Below is a listing; repeat exactly the lines from the one containing "denied rights request." to the one containing "pastry crust! Our Cheddar Bay Biscuit", both included.
*** Provided data
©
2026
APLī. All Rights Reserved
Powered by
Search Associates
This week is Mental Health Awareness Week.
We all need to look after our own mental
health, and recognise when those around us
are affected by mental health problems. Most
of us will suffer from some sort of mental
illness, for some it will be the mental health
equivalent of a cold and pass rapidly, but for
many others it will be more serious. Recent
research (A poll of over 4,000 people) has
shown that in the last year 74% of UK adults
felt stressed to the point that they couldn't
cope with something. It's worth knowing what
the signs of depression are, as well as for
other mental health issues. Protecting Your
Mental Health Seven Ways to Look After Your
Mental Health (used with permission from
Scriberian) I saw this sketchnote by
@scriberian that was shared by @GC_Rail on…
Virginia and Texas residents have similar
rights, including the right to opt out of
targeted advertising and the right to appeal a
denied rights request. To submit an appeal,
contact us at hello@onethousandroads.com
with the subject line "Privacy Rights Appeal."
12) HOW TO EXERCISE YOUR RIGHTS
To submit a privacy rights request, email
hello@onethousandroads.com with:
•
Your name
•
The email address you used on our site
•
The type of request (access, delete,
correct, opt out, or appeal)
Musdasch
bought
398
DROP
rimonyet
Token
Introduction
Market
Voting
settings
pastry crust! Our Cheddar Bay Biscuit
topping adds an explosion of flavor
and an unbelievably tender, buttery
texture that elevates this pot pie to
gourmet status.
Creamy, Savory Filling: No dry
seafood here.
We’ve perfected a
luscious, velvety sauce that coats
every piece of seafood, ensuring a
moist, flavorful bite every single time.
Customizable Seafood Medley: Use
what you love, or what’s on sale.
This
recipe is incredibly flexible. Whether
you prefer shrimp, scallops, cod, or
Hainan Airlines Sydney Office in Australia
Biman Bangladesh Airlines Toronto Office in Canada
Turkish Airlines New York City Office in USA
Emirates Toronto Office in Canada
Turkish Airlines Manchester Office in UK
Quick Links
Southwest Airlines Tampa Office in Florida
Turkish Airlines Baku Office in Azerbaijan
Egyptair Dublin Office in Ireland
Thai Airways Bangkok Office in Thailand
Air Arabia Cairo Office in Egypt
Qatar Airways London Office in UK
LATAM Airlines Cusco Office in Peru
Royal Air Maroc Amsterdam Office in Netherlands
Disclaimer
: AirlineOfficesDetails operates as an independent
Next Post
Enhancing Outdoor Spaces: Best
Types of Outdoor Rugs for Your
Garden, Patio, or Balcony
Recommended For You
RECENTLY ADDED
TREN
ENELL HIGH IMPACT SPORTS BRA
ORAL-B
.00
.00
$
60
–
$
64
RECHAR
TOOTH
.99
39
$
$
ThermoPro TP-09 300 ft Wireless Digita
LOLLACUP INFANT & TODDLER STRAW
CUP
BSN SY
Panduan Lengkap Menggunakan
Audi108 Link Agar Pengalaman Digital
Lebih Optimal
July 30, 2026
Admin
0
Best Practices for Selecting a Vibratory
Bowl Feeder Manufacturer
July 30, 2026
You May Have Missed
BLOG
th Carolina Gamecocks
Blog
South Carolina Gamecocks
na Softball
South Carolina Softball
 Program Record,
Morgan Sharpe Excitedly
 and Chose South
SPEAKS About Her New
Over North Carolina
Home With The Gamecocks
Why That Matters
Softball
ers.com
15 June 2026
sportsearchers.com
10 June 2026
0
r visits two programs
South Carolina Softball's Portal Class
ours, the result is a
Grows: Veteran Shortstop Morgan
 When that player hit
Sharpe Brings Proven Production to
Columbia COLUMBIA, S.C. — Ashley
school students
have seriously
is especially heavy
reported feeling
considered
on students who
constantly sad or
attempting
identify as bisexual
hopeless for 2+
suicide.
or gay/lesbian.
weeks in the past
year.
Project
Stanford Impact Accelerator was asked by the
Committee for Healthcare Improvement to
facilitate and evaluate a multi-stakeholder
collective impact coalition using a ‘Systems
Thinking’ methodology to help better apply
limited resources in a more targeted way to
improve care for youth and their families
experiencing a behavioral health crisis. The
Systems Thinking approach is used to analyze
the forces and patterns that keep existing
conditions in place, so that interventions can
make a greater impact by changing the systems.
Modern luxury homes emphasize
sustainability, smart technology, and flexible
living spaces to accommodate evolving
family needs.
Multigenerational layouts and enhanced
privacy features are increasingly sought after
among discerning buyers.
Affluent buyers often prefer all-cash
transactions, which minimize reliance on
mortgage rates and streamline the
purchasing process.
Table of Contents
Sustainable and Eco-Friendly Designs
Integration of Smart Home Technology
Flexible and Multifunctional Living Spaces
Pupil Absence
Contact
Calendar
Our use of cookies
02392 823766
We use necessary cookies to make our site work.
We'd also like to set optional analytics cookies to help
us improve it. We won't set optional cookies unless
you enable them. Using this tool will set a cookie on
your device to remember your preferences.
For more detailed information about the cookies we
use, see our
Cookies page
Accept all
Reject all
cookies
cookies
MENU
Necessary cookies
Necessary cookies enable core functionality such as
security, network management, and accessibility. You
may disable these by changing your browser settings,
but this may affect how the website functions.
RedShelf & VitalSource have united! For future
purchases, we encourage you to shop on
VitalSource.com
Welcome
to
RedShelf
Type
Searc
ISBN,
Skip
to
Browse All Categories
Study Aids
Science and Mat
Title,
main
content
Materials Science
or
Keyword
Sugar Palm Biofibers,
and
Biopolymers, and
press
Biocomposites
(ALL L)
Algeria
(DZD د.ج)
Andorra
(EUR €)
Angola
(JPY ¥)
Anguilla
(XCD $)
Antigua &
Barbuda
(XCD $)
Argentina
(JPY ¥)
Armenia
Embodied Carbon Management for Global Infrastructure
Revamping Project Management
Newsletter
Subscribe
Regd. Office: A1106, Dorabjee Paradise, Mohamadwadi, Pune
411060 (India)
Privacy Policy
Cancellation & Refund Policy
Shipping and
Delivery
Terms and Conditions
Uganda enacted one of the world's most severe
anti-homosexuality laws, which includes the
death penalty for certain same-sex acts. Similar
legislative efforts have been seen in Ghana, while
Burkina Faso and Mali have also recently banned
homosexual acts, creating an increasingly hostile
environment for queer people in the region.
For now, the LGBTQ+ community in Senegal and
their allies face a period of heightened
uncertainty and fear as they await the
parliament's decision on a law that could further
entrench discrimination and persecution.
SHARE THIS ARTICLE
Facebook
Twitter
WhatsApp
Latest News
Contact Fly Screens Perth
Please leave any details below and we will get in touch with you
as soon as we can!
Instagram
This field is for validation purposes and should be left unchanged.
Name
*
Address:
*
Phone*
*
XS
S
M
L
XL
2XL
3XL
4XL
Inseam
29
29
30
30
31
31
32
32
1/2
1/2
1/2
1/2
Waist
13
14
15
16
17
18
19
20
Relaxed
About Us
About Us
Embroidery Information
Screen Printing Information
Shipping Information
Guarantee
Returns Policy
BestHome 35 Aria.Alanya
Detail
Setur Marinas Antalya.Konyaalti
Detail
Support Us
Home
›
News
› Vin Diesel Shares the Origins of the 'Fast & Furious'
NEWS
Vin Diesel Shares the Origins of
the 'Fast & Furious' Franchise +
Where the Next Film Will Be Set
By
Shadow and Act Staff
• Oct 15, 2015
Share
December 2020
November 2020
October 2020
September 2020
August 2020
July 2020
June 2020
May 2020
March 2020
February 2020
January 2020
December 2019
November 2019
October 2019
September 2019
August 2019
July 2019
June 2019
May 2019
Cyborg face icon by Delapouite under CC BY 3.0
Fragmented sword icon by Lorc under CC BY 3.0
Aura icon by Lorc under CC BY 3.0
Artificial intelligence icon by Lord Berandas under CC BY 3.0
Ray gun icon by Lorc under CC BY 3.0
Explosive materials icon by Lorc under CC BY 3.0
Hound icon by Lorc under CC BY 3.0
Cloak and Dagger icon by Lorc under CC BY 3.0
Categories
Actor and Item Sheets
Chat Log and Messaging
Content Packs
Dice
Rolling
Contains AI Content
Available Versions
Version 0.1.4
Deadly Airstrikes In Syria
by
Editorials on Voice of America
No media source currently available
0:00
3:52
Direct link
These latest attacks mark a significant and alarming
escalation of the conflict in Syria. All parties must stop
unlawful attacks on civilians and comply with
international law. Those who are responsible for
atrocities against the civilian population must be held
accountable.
******
**Solution to this problem**
denied rights request. To submit an appeal,
contact us at hello@onethousandroads.com
with the subject line "Privacy Rights Appeal."
12) HOW TO EXERCISE YOUR RIGHTS
To submit a privacy rights request, email
hello@onethousandroads.com with:
•
Your name
•
The email address you used on our site
•
The type of request (access, delete,
correct, opt out, or appeal)
Musdasch
bought
398
DROP
rimonyet
Token
Introduction
Market
Voting
settings
pastry crust! Our Cheddar Bay Biscuit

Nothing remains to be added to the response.